Thursday, October 11, 2007

Don't Teach Creationism in Science Class

Some of my readers may have a knee-jerk reaction to the title of this post (either pro or con). Both are probably wrong: Creationism should not be taught in science in class, it should be taught in history class. The creation of the world and man should be the first two chapters of any school's history curriculum.

Now, it should be fine to mention the historical fact of Creation in science class, but Science class is not the place for teaching Creationism, or the Fall of Rome, or the colonization of the Americas.

On the other hand, evolutionism should not be taught anywhere: it is a lie. All living things are not the result of common biological descent: much of the variety we see is the result of special creation.

There certainly should be some mention of evolutionism in both science and history class, but that mention should be sharply critical.

Will these proposals be widely adopted? Not in countries where "pluralism" and liberalism have already gained dominance. They can and should, however, be adopted in private and especially home education.

In the beginning was the Word and the Word was with God and the Word was God!

Praise be to the Word by whom ALL things were made,



EgoMakarios said...

Amen. Evolution is speculative philosophy, not science. And creation is history, not science.

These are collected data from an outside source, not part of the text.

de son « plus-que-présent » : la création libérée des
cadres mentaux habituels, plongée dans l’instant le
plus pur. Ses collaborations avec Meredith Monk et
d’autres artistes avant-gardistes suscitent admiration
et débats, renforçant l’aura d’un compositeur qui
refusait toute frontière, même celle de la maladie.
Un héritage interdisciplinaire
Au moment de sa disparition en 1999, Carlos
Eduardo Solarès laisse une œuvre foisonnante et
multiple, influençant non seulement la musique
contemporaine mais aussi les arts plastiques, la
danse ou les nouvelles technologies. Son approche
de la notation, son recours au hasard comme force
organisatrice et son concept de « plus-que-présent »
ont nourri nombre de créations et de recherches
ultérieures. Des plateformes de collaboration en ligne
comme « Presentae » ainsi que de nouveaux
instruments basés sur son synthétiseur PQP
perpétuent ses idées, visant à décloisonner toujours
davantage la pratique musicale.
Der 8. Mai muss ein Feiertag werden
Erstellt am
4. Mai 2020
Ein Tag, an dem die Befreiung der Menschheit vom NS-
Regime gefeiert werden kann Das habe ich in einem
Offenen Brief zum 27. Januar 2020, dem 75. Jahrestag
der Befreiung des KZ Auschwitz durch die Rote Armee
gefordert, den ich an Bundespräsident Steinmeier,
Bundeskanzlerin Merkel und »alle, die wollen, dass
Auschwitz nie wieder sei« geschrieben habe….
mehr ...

I would add that a country supposedly founded on "We hold these truths to be self evident that all men are created equal and endowed by their Creator with certain inalienable rights" ought to outlaw the teaching of evolution as treason.

Turretinfan said...

Thanks for your support!

TheoJunkie said...

Interesting.. hadn't thought of that. I had only gotten so far as "Creation isn't science, and you should only teach facts (not theories as fact) in the science class."

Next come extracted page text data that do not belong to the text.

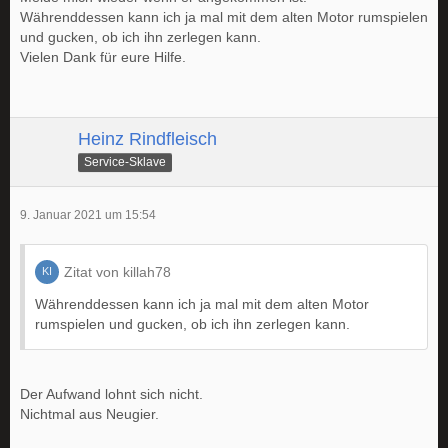
Währenddessen kann ich ja mal mit dem alten Motor rumspielen
und gucken, ob ich ihn zerlegen kann.
Vielen Dank für eure Hilfe.
Heinz Rindfleisch
Service-Sklave
9. Januar 2021 um 15:54
Zitat von killah78
Währenddessen kann ich ja mal mit dem alten Motor
rumspielen und gucken, ob ich ihn zerlegen kann.
Der Aufwand lohnt sich nicht.
Nichtmal aus Neugier.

As far as evolution not being taught anywhere... well, it shouldn't be taught as fact, and it shouldn't be taught as the only car on the market.

Example: Hinduism is a lie, but I wouldn't have a problem with a comparative religion class that gave "just the facts Ma'am" about all the world religions. Whether that is possible without bias, no comment. But I don't have a problem with teaching "the facts about a lie" as long as you don't teach it exclusively or as The truth.

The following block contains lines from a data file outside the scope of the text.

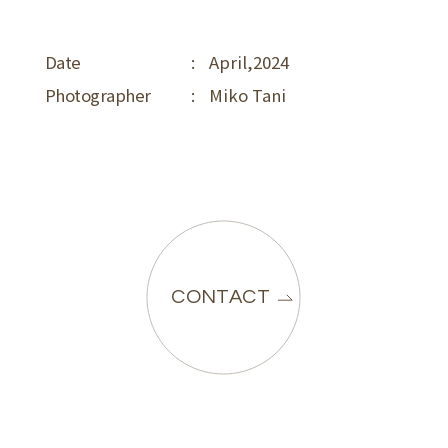
Date
:
April,2024
Photographer
:
Miko Tani
CONTACT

If all the information about a lie is presented objectively (which may include teaching the truth as comparison), then it will be exposed for what it is... no?

Turretinfan said...

Children should be prepared, whether in religion, history, or science class to deal with the theory of evolution, because it is out there - it has many adherents.

What I meant is that evolution should not be presented as though it were legitimate, because children need guidance and instruction.

Pitfalls should be identified, and this topic is no exception.


EgoMakarios said...

The only reason anyone believes evolution is intellectual idolatry, setting some professor or teacher up in their minds as omniscient. So, the best preparation against evolution that you can give a child is not specific arguments against evolution (which will probably backfire on you) but to instill in the them the obvious fact that the teachers at school must always be questioned, that no man is omniscient, and all men are wrong on some things. (That's the same basis on which I checked the hex values on that checkerboard illusion and found they weren't the same color, although everyone swore on their mommas grave that they were.)

Turretinfan said...


Thanks for your comments.

Interestingly, I noticed in some reviews of that experiment that there is an "edge" problem in the file under review, caused by someone along the way saving in jpeg format (which is a "lossy" compressed format).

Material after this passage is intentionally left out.